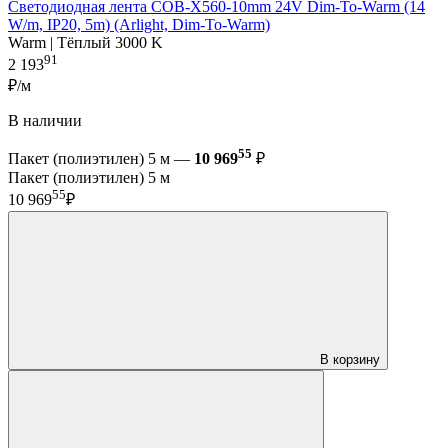
Светодиодная лента COB-X560-10mm 24V Dim-To-Warm (14
W/m, IP20, 5m) (Arlight, Dim-To-Warm)
Warm | Тёплый 3000 K
91
2 193
₽/м
В наличии
55
Пакет (полиэтилен) 5 м —
10 969
₽
Пакет (полиэтилен) 5 м
55
10 969
₽
В корзину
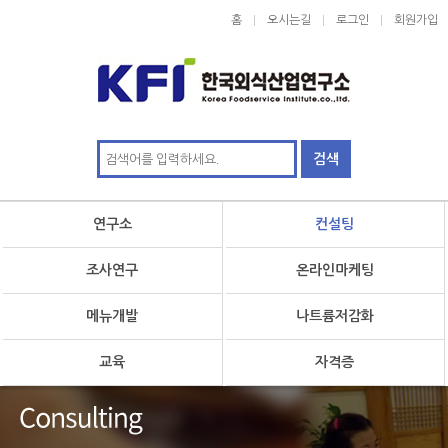
홈
오시는길
로그인
회원가입
연구소
컨설팅
조사연구
온라인마케팅
메뉴개발
나트륨저감화
교육
자격증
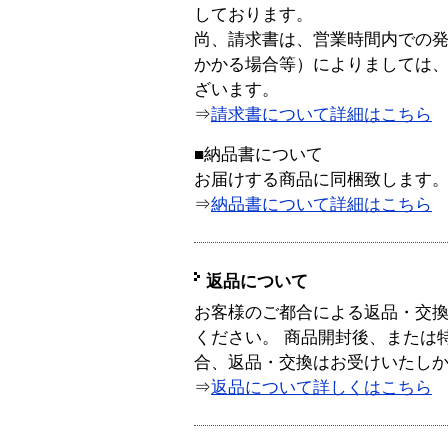
しております。
尚、請求書は、営業時間内での
かかる場合等）によりましては
ざいます。
⇒
請求書について詳細はこちら
■納品書について
お届けする商品に同梱致します
⇒
納品書について詳細はこちら
返品について
お客様のご都合による返品・交
ください。 商品開封後、または
合、返品・交換はお受けいたし
⇒
返品について詳しくはこちら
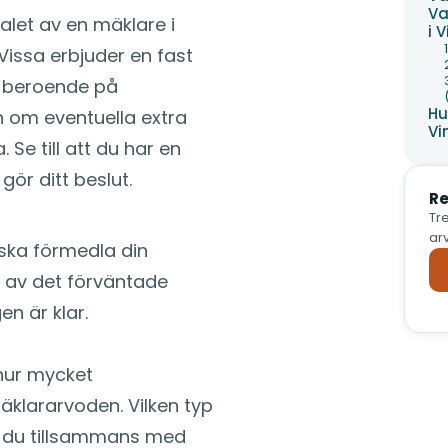
Va
alet av en mäklare i
i 
 Vissa erbjuder en fast
g beroende på
Hu
 om eventuella extra
Vi
Se till att du har en
gör ditt beslut.
Re
Tre
arv
 ska förmedla din
g av det förväntade
en är klar.
hur mycket
äklararvoden. Vilken typ
 du tillsammans med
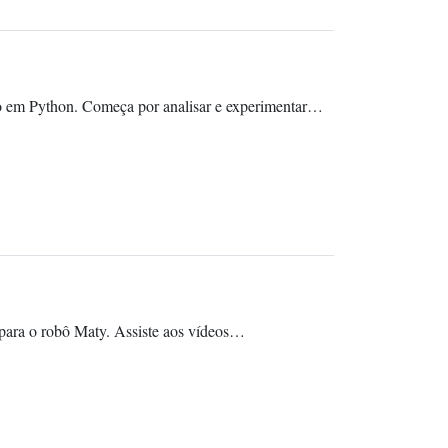
ão em Python. Começa por analisar e experimentar…
 para o robô Maty. Assiste aos vídeos…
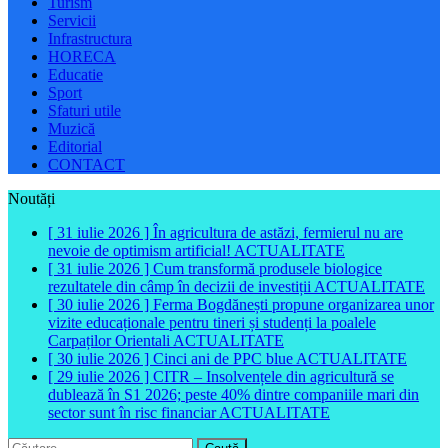
Turism
Servicii
Infrastructura
HORECA
Educatie
Sport
Sfaturi utile
Muzică
Editorial
CONTACT
Noutăți
[ 31 iulie 2026 ]
În agricultura de astăzi, fermierul nu are
nevoie de optimism artificial!
ACTUALITATE
[ 31 iulie 2026 ]
Cum transformă produsele biologice
rezultatele din câmp în decizii de investiții
ACTUALITATE
[ 30 iulie 2026 ]
Ferma Bogdănești propune organizarea unor
vizite educaționale pentru tineri și studenți la poalele
Carpaților Orientali
ACTUALITATE
[ 30 iulie 2026 ]
Cinci ani de PPC blue
ACTUALITATE
[ 29 iulie 2026 ]
CITR – Insolvențele din agricultură se
dublează în S1 2026; peste 40% dintre companiile mari din
sector sunt în risc financiar
ACTUALITATE
Caută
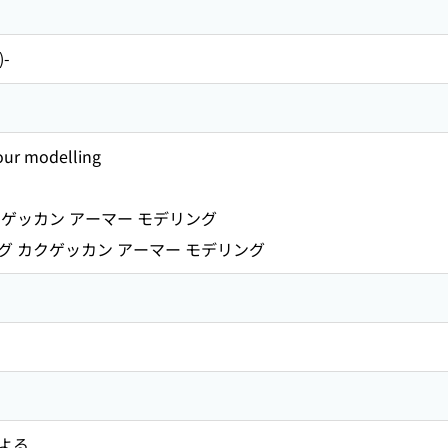
)-
ur modelling
ゲッカン アーマー モデリング
 カクゲッカン アーマー モデリング
よる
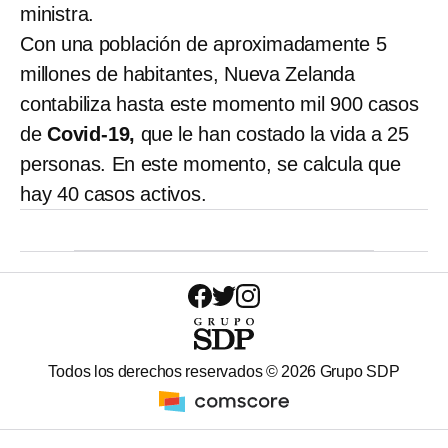
ministra.
Con una población de aproximadamente 5
millones de habitantes, Nueva Zelanda
contabiliza hasta este momento mil 900 casos
de
Covid-19,
que le han costado la vida a 25
personas. En este momento, se calcula que
hay 40 casos activos.
Todos los derechos reservados ©
2026
Grupo SDP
==================================================
_WHAT TO PRODUCE_. Search the data above for the string "полиэтилен". Report every line where it is found.

_ANSWER SECTION_.
Пакет (полиэтилен) 5 м —
Пакет (полиэтилен) 5 м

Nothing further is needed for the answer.